Essential Chord Theory For Guitarists

Music theory is one of those things a lot of musicians (I’m looking at you, guitarists) like to avoid. Most of the reasons I’ve heard are that it will reduce their creativity or box them in with too many rules. I see music theory as a tool that allows me to write and learn music a lot faster and make conscious decisions about what I’m playing. I’ll be coming at this from a guitarists standpoint but you should be able to transplant it to any musical venture.

You only need 2 notes to build a chord

Chords might look incredibly complicated but when you get right down to the core of them, they only need 2 notes to function. There are 6 strings on a guitar which is why it can look like your fingers are spread all over the place when you’ve just been told to play a C minor chord. Knowing how chords are built will help you come up with interesting and perhaps better sounding guitar parts.

The major scale

The major scale is built from the following intervals:
Root, 2nd, 3rd, 4th, 5th, 6th, 7th.
On a single guitar string starting from open, this would look like:
Open, 2nd fret, 4th fret, 5th fret, 7th fret, 9th fret and 11th fret.

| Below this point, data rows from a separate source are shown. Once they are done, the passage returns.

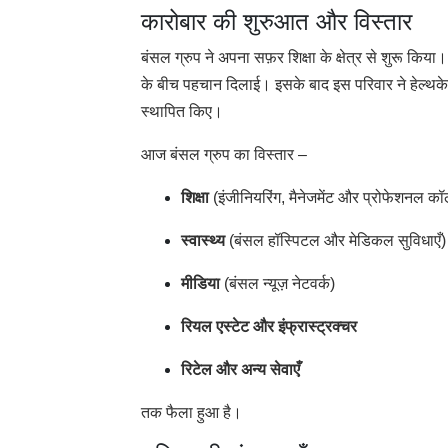
कारोबार की शुरुआत और विस्तार
बंसल ग्रुप ने अपना सफ़र शिक्षा के क्षेत्र से शुरू किया
के बीच पहचान दिलाई। इसके बाद इस परिवार ने हेल्थकेयर
स्थापित किए।
आज बंसल ग्रुप का विस्तार –
शिक्षा
(इंजीनियरिंग, मैनेजमेंट और प्रोफेशनल कॉ
स्वास्थ्य
(बंसल हॉस्पिटल और मेडिकल सुविधाएँ)
मीडिया
(बंसल न्यूज़ नेटवर्क)
रियल एस्टेट और इंफ्रास्ट्रक्चर
रिटेल और अन्य सेवाएँ
तक फैला हुआ है।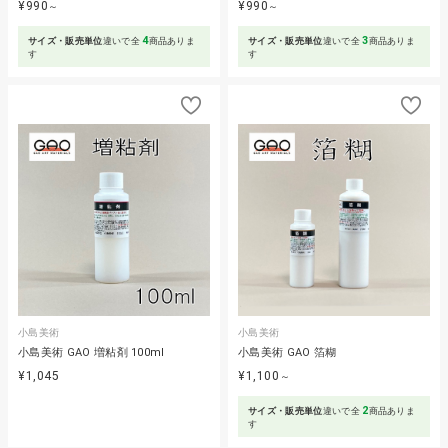
¥990
¥990
～
～
4
3
サイズ・販売単位
違いで全
商品ありま
サイズ・販売単位
違いで全
商品ありま
す
す
小島美術
小島美術
小島美術 GAO 増粘剤 100ml
小島美術 GAO 箔糊
¥1,045
¥1,100
～
2
サイズ・販売単位
違いで全
商品ありま
す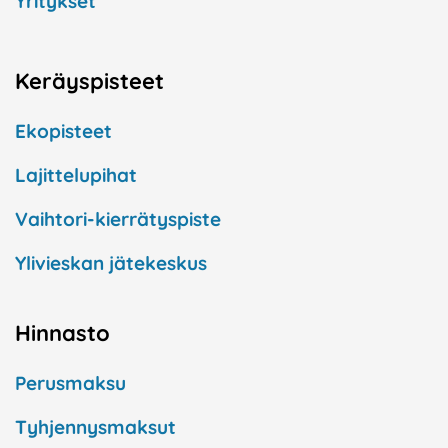
Yritykset
Keräyspisteet
Ekopisteet
Lajittelupihat
Vaihtori-kierrätyspiste
Ylivieskan jätekeskus
Hinnasto
Perusmaksu
Tyhjennysmaksut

Chords are made using the root note, the 3rd and the 5th. If we look at a C major chords, those notes would be C, E and G. The C tells us what chord we’re playing, the E tells us it’s a major chord because it sounds happy, and the G makes the chord sound a bit fuller. We could quite easily get rid of the G and still be left with a happy sounding chord. Take the 9th fret on the G string (E) and play it with the 9th fret on the B string (G#). You’ve just made an E major chord with 2 notes. With guitar, less is quite often more, and these 2 notes could be a great way of playing an E chord without muddying the mix.

Major and minor chords are only 1 note different from each other

Following on from the previous section, let’s have a look at minor chords. Again, the shapes on a guitar can look quite complicated but become a lot easier to understand when you realise they’re exactly like the major chords except with a flat 3rd instead of a major 3rd. The simplest place to see this is with your open D chord shape. Starting on the open D string you have a root note (D), a 5th on fret number 2 on the G string (A), another root note 3rd fret on the B string (D), and a 3rd on the 2nd fret on the high E string (F#). If you just move that 3rd down one fret to an F, the entire chord becomes minor.

The CAGED system

Now we know how chords are made and how to easily switch between major and minor, we need a simple way to play them all. The CAGED system allows us to only learn 5 shapes and then build everything else from there. Learn your C, A, G, E and D major chords. Then learn your Am, Em and Dm chords. All these shapes can be turned into barre chords that will allow you to play anywhere on the neck. This is useful to keep your playing sounding smooth. You don’t want to play a chord up on the 7th fret and then have to leap all the way down to the 1st fret.

Example

Let’s take our open C major chord starting on the 3rd fret. This is obviously the C shape. There are another 4 ways to play this chord. We can move it up to the A shape which barres across the 3rd fret. The next shape would be the G shape which starts on the 8th fret on the low E string and barres across the 5th fret. Then we have the E shape which is a guitarist’s favourite. That one also has the root note on the 8th fret of the low E string and barres across that same fret. Finally, we’re left with the D shape which has the root note on the 10th fret of the D string.

You can see how these shapes overlap each other quite a lot and let you use the entire neck of the guitar. A lot of the shapes are pretty impractical to play which is why knowing the 2 note theory from earlier is important so that you can select only the notes you need.

Conclusion

  • At their simplest, chords are made up of only 2 notes.
  • Major and minor chords sound very different but share all the same notes except 1.
  • The CAGED system will open up the entire the neck for you.

Knowing the chord principles will make guitar playing a lot simpler and will give you more creativity to choose the right notes. This can help every aspect of your playing and even carry over to new instruments you might pick up in the future.